The Child Maintenance Service recently piloted ‘Real Time Customer Feedback’ on behalf of the department to better understand customer experience.

  • Customers were given the opportunity to rate the service immediately after their contact with the department and provide narrative feedback on their experience. As this feedback has been provided in real time, where service concerns or failures were identified Child Maintenance colleagues were able to go back to the customer to further resolve their enquiry, improving customer service outcomes as well as providing valuable learning to improve our service offering. This pilot is currently supporting a business case for wider rollout.

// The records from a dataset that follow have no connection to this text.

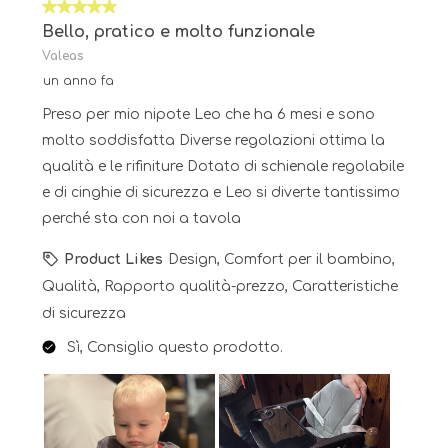
5 su 5 stelle.
Bello, pratico e molto funzionale
Valeas
un anno fa
Preso per mio nipote Leo che ha 6 mesi e sono
molto soddisfatta Diverse regolazioni ottima la
qualità e le rifiniture Dotato di schienale regolabile
e di cinghie di sicurezza e Leo si diverte tantissimo
perché sta con noi a tavola
Product Likes
Design, Comfort per il bambino,
Qualità, Rapporto qualità-prezzo, Caratteristiche
di sicurezza
Sì, Consiglio questo prodotto.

Sessions planned in March for MP researchers to support them in constituency casework relating to Child Maintenance.

Enforcement

  • We are committed to making the most effective use of our strong enforcement powers and have made a number of improvements to our processes.
  • Our strategy is to tackle breakdowns at earliest opportunity and use preferred Method of Payments (Deductions of Earnings Orders/Direct Debits) which achieve a higher rate of compliance, whilst agreeing more sustainable ongoing payments.
  • Deduction from earnings orders processes have been simplified to increase efficiency of this process.  Improvements have been introduced to the way employers make DEO payments through CMS to get money to families quicker by reducing or removing any manual intervention in allocating a payment.
  • We have also brought forward the point at which we make deductions from bank accounts. This has not only increased the volume of deductions from bank accounts but also means we are getting money to children more quickly.
  • A Private Members’ Bill (PMB) to streamline CMS enforcement, sponsored by Siobhan Baillie, had its Second Reading stage on 9 December 2022. The PMB removes the requirement to make court applications for liability orders which enable the CMS to progress with enforcement action, thus improving the efficiency of the enforcement process.